++++ Data supplied ++++

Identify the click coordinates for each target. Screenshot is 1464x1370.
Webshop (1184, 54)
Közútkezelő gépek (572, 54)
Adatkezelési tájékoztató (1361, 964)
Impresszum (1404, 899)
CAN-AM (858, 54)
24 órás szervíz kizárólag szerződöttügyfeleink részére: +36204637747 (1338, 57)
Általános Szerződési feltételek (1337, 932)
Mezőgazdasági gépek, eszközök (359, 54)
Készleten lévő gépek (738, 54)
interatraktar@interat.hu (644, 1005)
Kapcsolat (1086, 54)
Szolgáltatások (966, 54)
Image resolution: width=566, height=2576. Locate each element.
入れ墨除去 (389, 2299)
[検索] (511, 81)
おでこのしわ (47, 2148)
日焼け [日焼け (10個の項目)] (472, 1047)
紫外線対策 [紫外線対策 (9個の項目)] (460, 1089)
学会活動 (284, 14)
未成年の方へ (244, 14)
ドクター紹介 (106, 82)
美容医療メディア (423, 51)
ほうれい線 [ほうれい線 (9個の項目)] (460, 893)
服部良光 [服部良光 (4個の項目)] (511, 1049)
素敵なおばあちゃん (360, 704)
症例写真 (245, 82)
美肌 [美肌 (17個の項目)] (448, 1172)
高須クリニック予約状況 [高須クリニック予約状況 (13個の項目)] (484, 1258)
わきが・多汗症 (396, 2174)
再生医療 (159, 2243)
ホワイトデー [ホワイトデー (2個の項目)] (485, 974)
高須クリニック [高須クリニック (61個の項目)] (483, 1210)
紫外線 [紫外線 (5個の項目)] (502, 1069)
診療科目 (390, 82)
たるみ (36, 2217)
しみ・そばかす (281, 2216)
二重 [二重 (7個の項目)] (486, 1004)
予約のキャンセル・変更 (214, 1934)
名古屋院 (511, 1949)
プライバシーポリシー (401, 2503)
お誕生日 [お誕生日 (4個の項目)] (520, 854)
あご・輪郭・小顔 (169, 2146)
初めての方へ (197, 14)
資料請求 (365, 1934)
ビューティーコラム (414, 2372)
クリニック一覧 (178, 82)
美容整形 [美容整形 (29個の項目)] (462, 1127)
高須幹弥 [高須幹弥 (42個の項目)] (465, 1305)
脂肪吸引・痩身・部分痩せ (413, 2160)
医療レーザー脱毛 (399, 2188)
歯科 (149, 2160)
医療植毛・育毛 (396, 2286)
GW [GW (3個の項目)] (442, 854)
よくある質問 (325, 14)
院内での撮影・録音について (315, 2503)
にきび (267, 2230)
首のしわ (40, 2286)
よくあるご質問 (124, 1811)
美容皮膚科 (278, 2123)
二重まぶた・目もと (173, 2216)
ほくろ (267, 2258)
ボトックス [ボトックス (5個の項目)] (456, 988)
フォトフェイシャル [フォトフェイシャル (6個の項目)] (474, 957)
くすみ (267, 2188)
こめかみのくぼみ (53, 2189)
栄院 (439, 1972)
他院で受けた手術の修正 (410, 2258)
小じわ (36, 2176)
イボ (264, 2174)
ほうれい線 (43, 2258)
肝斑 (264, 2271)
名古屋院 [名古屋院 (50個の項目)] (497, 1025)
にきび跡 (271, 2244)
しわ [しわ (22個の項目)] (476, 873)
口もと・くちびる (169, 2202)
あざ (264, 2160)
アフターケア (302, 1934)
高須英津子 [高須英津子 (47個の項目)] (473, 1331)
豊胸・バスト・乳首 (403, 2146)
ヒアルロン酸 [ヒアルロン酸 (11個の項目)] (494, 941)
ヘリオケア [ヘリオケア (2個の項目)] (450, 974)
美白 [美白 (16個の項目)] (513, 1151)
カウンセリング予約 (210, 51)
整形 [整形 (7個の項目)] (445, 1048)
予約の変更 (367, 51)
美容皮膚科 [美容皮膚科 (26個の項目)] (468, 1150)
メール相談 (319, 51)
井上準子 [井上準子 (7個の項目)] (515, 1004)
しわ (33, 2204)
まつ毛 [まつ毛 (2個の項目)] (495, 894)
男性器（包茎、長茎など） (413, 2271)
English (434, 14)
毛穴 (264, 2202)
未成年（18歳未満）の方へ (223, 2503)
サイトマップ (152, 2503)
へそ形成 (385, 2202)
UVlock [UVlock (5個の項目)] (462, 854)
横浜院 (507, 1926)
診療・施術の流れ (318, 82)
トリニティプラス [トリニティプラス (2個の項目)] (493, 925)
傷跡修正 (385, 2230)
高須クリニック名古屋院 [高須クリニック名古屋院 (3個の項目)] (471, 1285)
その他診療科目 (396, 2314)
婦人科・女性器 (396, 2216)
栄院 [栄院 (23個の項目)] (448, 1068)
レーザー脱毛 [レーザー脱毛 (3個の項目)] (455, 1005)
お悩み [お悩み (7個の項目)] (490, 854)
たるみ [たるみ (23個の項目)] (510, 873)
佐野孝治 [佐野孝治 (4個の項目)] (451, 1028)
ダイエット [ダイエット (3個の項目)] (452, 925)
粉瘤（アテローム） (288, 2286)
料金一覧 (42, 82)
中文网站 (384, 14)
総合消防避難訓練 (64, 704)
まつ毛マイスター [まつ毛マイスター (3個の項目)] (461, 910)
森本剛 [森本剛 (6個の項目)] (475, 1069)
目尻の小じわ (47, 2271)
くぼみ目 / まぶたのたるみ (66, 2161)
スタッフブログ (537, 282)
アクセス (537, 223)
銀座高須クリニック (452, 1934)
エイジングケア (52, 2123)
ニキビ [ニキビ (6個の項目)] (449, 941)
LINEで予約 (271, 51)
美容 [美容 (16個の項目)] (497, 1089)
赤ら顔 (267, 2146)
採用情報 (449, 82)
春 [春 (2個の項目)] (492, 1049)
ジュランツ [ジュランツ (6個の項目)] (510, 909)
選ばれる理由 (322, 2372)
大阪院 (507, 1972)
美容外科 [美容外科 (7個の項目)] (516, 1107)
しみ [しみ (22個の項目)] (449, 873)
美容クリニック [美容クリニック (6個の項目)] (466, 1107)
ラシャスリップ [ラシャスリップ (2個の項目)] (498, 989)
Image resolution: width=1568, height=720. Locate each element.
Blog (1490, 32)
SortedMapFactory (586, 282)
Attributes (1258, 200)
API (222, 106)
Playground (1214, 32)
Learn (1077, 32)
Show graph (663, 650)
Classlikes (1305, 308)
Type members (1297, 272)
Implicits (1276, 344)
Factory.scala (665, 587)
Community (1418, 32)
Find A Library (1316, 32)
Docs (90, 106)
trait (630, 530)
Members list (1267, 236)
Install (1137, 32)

++++

▶ _Exercise_
Starting at the line that has "にきび (267, 2230)" and ending at the line that has "肝斑 (264, 2271)", please write out the lines above exactly, leaving out all others.

▶ _Your response_
にきび (267, 2230)
首のしわ (40, 2286)
よくあるご質問 (124, 1811)
美容皮膚科 (278, 2123)
二重まぶた・目もと (173, 2216)
ほくろ (267, 2258)
ボトックス [ボトックス (5個の項目)] (456, 988)
フォトフェイシャル [フォトフェイシャル (6個の項目)] (474, 957)
くすみ (267, 2188)
こめかみのくぼみ (53, 2189)
栄院 (439, 1972)
他院で受けた手術の修正 (410, 2258)
小じわ (36, 2176)
イボ (264, 2174)
ほうれい線 (43, 2258)
肝斑 (264, 2271)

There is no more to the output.